あの謎の黒い男と出会ってから、自分の様子がおかしいのには気づいていた。彼のことをなぜかやたらと思い出してしまったり物思いに耽ってみたり、彼に『また』と言われた言葉がどうにも気になってみたり。まるで今流行りのロマンス小説の主人公みたいだ。小説に嵌まって恋に恋をしている同年代のお嬢様方の気持ちも分からないでもない、ような気がして。

「リジーが恋、ねぇ……」
ミリーナは急に黙り込んで考え込むエリザベートを見ながら、ふぅん、と含み笑いをした。


***


馬車が走る。毎日のように繰り返される夜会に悉く招待されて、伯爵令嬢という身分上、出席せざるを得ないエリザベートは密かにため息をつく。けれど、今日は少しばかり心情に変化があった。その理由はもちろん、あの夜に出会った黒い彼だった。
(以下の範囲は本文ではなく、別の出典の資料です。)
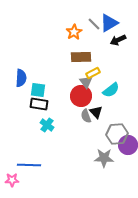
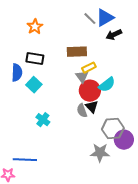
orange star: (74, 32) -> (35, 27), moved
cyan square: (38, 90) -> (34, 85), turned 35
red circle: (81, 96) -> (90, 91), moved
black rectangle: (39, 104) -> (35, 59), moved

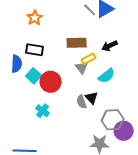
black arrow: (114, 35) -> (110, 46), moved
red circle: (90, 91) -> (51, 82), moved

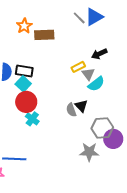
brown rectangle: (77, 43) -> (44, 35), moved
black rectangle: (35, 50) -> (24, 71), moved
gray triangle: (82, 68) -> (88, 74), moved
red circle: (51, 82) -> (26, 102), moved

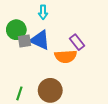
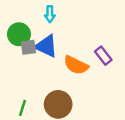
purple rectangle: (77, 42) -> (103, 56), moved
orange semicircle: (66, 56) -> (76, 65), turned 30

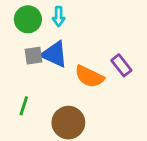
green circle: (19, 34) -> (28, 19), moved
green line: (23, 108) -> (24, 106), moved

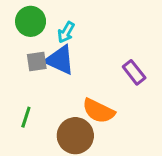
cyan arrow: (59, 17) -> (66, 32), moved, turned 30
orange semicircle: (89, 77) -> (99, 111), moved

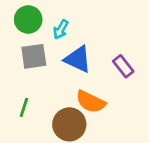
blue triangle: (60, 60) -> (78, 59), moved
gray square: (37, 61) -> (34, 56), size x1.4

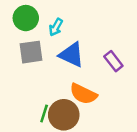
green line: (24, 107) -> (44, 114), moved

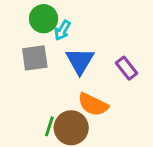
green circle: (26, 18) -> (44, 19), moved
blue triangle: (72, 55) -> (80, 61), turned 36

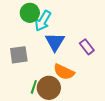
cyan arrow: (62, 30) -> (43, 21), size x1.5
gray square: (35, 58) -> (19, 55), moved

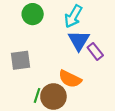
cyan arrow: (43, 21) -> (73, 16), moved
blue triangle: (55, 42) -> (79, 40), moved

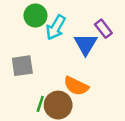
cyan arrow: (73, 16) -> (56, 27), moved
purple rectangle: (95, 51) -> (103, 29), moved

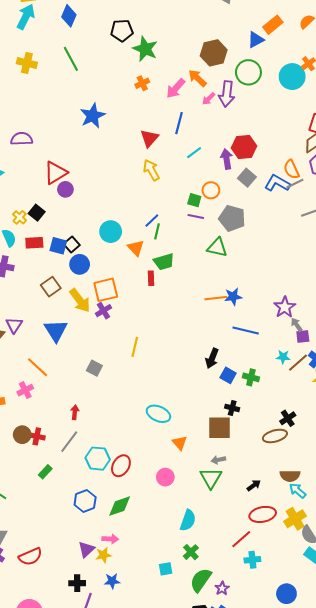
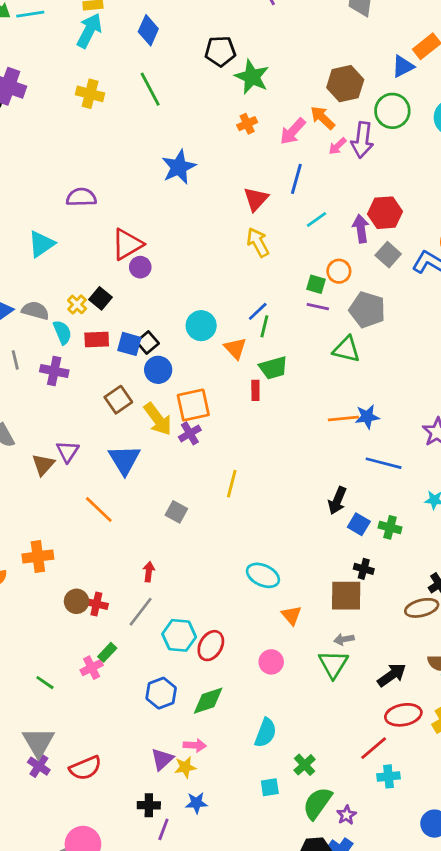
pink cross: (25, 390) -> (92, 668), moved
black arrow: (254, 485) -> (392, 675), size x1.5
cyan semicircle: (188, 520) -> (265, 733), moved

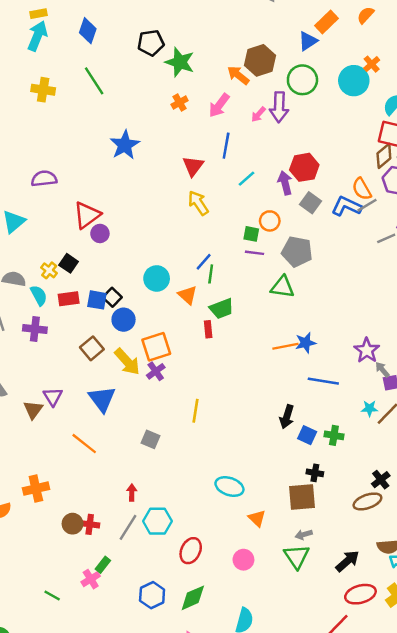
orange arrow: (323, 118) -> (238, 75), moved
cyan hexagon: (179, 635) -> (157, 521), moved

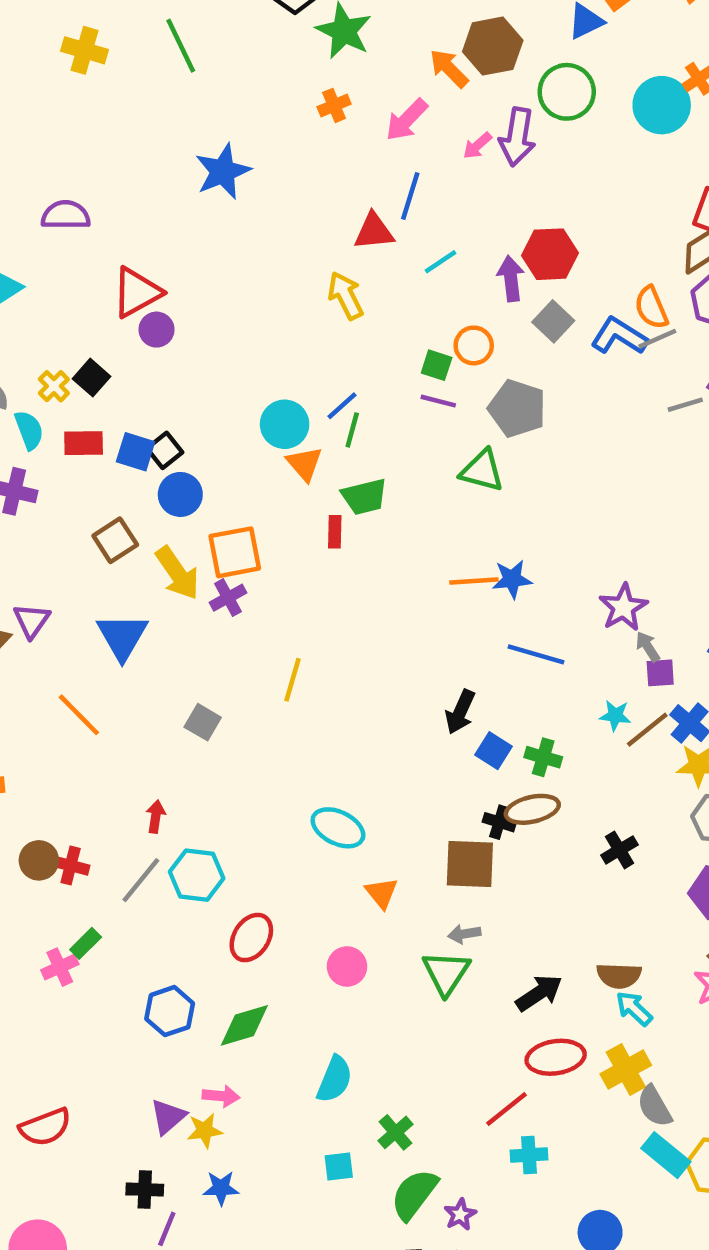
red triangle: (193, 166) -> (374, 231), moved, turned 40
cyan circle: (157, 278) -> (285, 424), moved
brown ellipse: (367, 501) -> (532, 809), moved

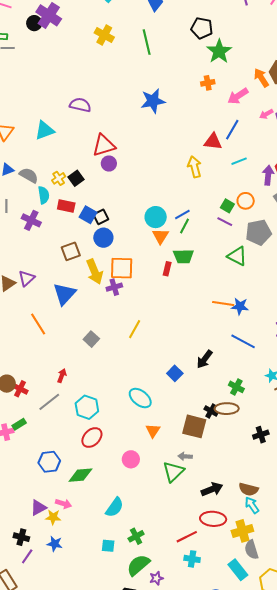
gray pentagon: (517, 408) -> (258, 232), turned 30
blue square: (494, 751) -> (175, 373), moved
cyan hexagon: (197, 875) -> (87, 407), moved
cyan rectangle: (666, 1155) -> (238, 570), moved

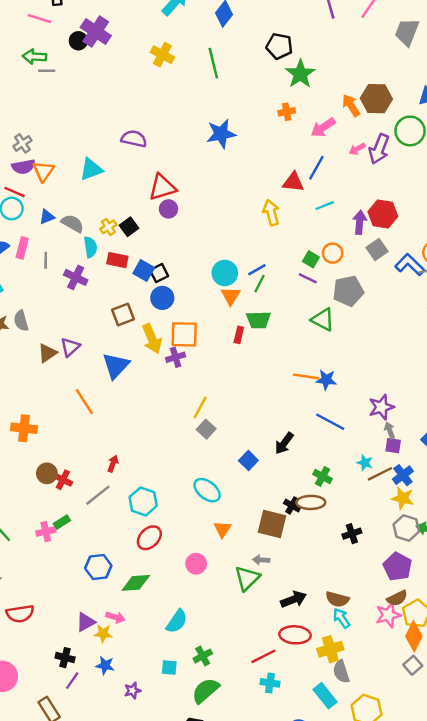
gray square: (91, 339) -> (206, 429), moved
purple star: (156, 578) -> (133, 691), moved

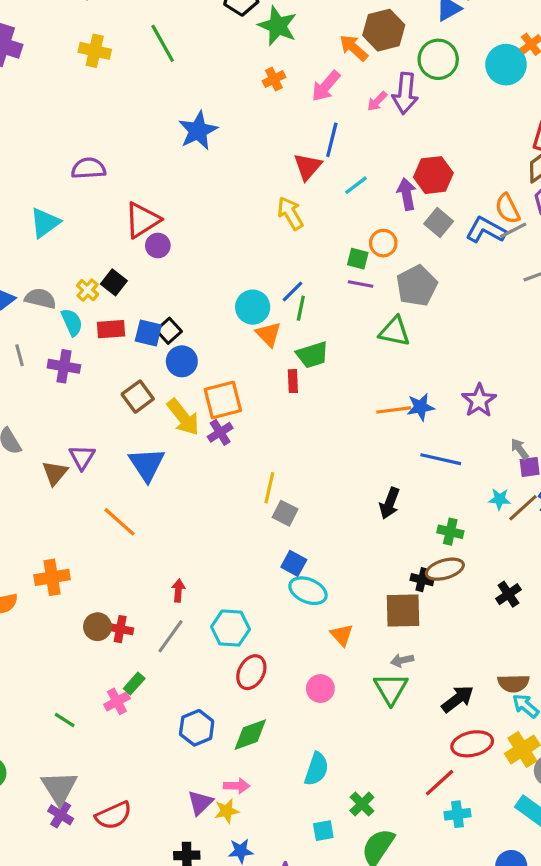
red triangle: (293, 182) -> (308, 167), turned -40
purple star: (381, 407) -> (479, 401), moved
blue square: (248, 461) -> (294, 563), moved

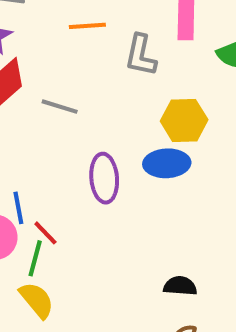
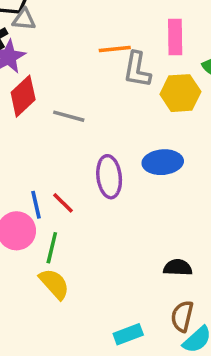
orange line: (87, 26) -> (115, 49), moved
yellow hexagon: (184, 120) -> (180, 93), moved
red line: (45, 233) -> (63, 203), moved

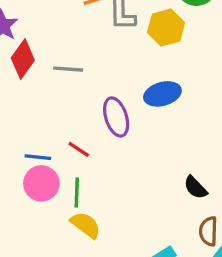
blue line: (36, 205) -> (38, 157), moved, turned -60
black semicircle: (178, 268) -> (195, 188), turned -125

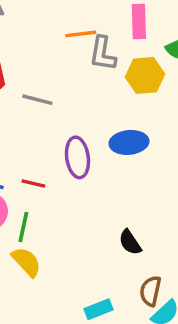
red line: (79, 149) -> (33, 183), turned -30
black semicircle: (195, 188) -> (130, 242), moved

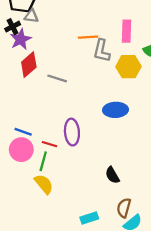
purple ellipse: (77, 157) -> (72, 132), moved
red line: (33, 183) -> (49, 144), moved

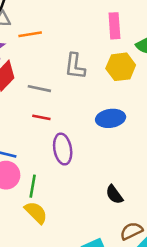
orange line: (88, 37) -> (30, 34), moved
gray L-shape: (102, 51) -> (75, 66), moved
red line: (49, 144) -> (41, 117), moved
brown semicircle: (124, 208) -> (131, 231), turned 54

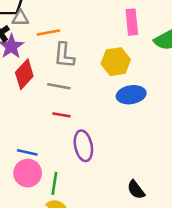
gray L-shape: (75, 66) -> (64, 55), moved
yellow hexagon: (121, 67) -> (116, 62), moved
blue ellipse: (111, 118) -> (131, 95), moved

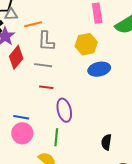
green line: (54, 183) -> (56, 137), moved
black semicircle: (136, 190) -> (106, 142), turned 49

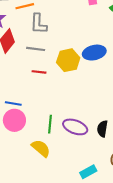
yellow hexagon: (86, 44) -> (68, 60), moved
purple ellipse: (64, 110) -> (75, 127), moved, turned -55

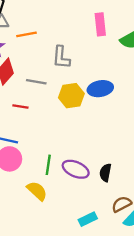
gray L-shape: (39, 24) -> (61, 57), moved
red line: (39, 72) -> (20, 106), moved

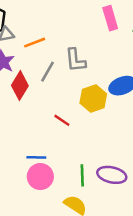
gray line: (36, 82) -> (47, 72), moved, turned -60
red line: (20, 106) -> (62, 120), moved, turned 35

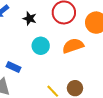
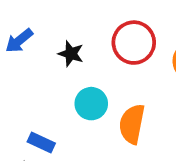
orange semicircle: (73, 46) -> (132, 124), moved, turned -60

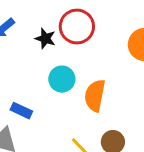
red circle: (134, 43) -> (77, 26), moved

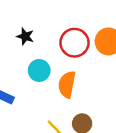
red circle: (77, 26) -> (75, 43), moved

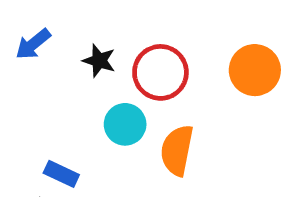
red circle: (75, 43) -> (160, 72), moved

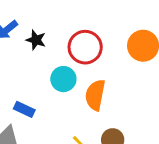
black star: (99, 61) -> (36, 40), moved

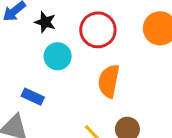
cyan circle: (63, 79) -> (58, 56), moved

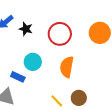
cyan circle: (58, 56) -> (33, 62), moved

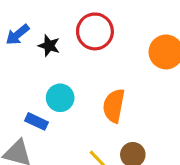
red circle: (60, 34) -> (95, 31), moved

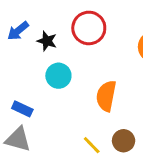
cyan circle: (60, 98) -> (58, 76), moved
blue rectangle: (36, 121) -> (22, 109), moved

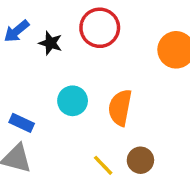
cyan circle: (58, 76) -> (73, 101), moved

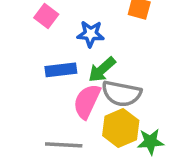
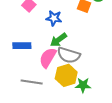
blue rectangle: (61, 70) -> (22, 46), moved

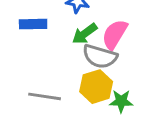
blue rectangle: (22, 46) -> (33, 24), moved
pink semicircle: (48, 58) -> (115, 34), moved

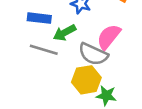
green arrow: (85, 34) -> (64, 33), moved
gray line: (45, 96) -> (44, 50), moved

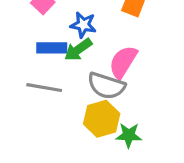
blue rectangle: (39, 18) -> (52, 48), moved
green arrow: (64, 33) -> (78, 50), moved

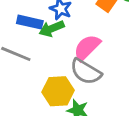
gray semicircle: (106, 86) -> (86, 72), moved

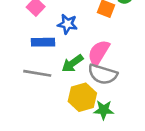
green arrow: (52, 29) -> (72, 63), moved

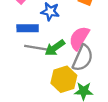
gray line: (37, 73) -> (37, 48), moved
gray semicircle: (103, 74) -> (83, 58), turned -84

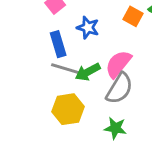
blue rectangle: (28, 28) -> (58, 44), turned 66
yellow hexagon: (64, 79) -> (68, 109), moved

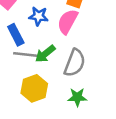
pink semicircle: (118, 64) -> (68, 22), moved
会場内に入ると、いつだって変わり映えのない光景が待っていた。相変わらず婚約者は最初だけ一緒にいて、そのうちに離れていってしまった。彼の横に侍っている、毎度同じ令嬢は勝ち誇ったような笑みをこちらに向けていて、目が合ってしまったエリザベートは嫌悪感に似たようなものを感じて思わず視線を逸らした。なんだか負けたような気分で、不愉快だった。

逃げるように壁際に寄ってから、気を取り直そうと『彼』を探す。特徴的な漆黒の髪は容易に見つけられると思ったのだけれど、いくら探しても見つけられなかった。そこそこ大きな貴族であるこの屋敷の主が、彼のことを招待していないなんて有り得るのだろうか。招待されていないということは、対立している貴族なのか、平民なのか(以前会った時の格好からしてそうではないと分かっているけれど)、それとももっと上の階級であるのかーー。

「私ったら、何を考えているの」
また物思いに耽ってしまっている自分に気づいて、エリザベートはぶんぶん頭を振った。そして、そんな自分に向けられた、周囲からの好奇の視線を感じて。

エリザベートは息苦しさから逃げるように、人気の少ない外に出たのだった。